LISTED ENTRIES:
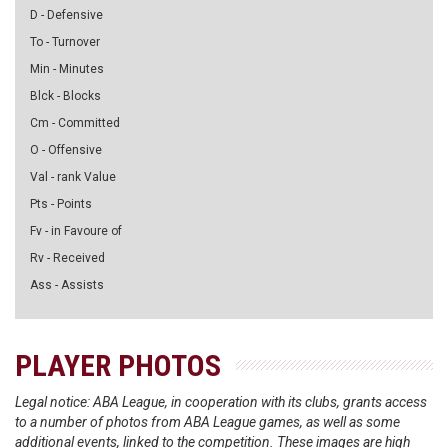
D - Defensive
To - Turnover
Min - Minutes
Blck - Blocks
Cm - Committed
O - Offensive
Val - rank Value
Pts - Points
Fv - in Favoure of
Rv - Received
Ass - Assists
PLAYER PHOTOS
Legal notice: ABA League, in cooperation with its clubs, grants access
to a number of photos from ABA League games, as well as some
additional events, linked to the competition. These images are high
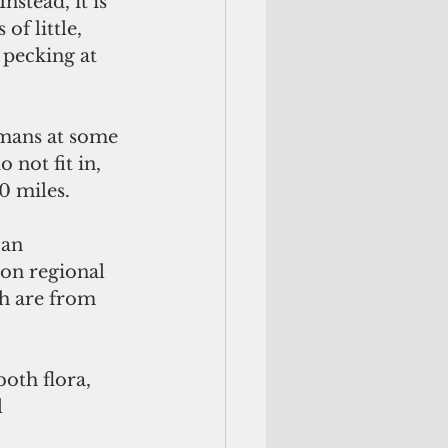
stead, it is 
of little, 
pecking at 
umans at some 
 not fit in, 
0 miles.
an 
 on regional 
ch are from 
oth flora, 
 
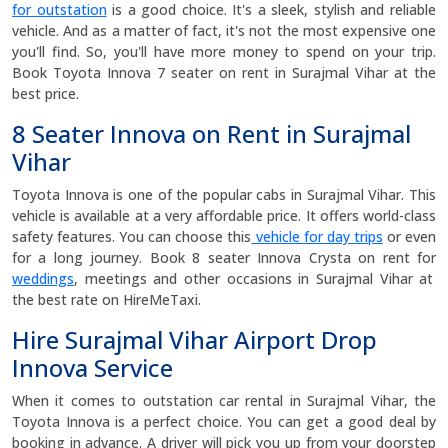
for outstation
is a good choice. It's a sleek, stylish and reliable
vehicle. And as a matter of fact, it's not the most expensive one
you'll find. So, you'll have more money to spend on your trip.
Book Toyota Innova 7 seater on rent in Surajmal Vihar at the
best price.
8 Seater Innova on Rent in Surajmal
Vihar
Toyota Innova is one of the popular cabs in Surajmal Vihar. This
vehicle is available at a very affordable price. It offers world-class
safety features. You can choose this
vehicle for day trips
or even
for a long journey. Book 8 seater Innova Crysta on rent for
weddings
, meetings and other occasions in Surajmal Vihar at
the best rate on HireMeTaxi.
Hire Surajmal Vihar Airport Drop
Innova Service
When it comes to outstation car rental in Surajmal Vihar, the
Toyota Innova is a perfect choice. You can get a good deal by
booking in advance. A driver will pick you up from your doorstep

WHAT NEEDS TO BE DONE:
For the string "good", count the lines of the entries above that include it; answer with the number only.

TASK RESPONSE:
2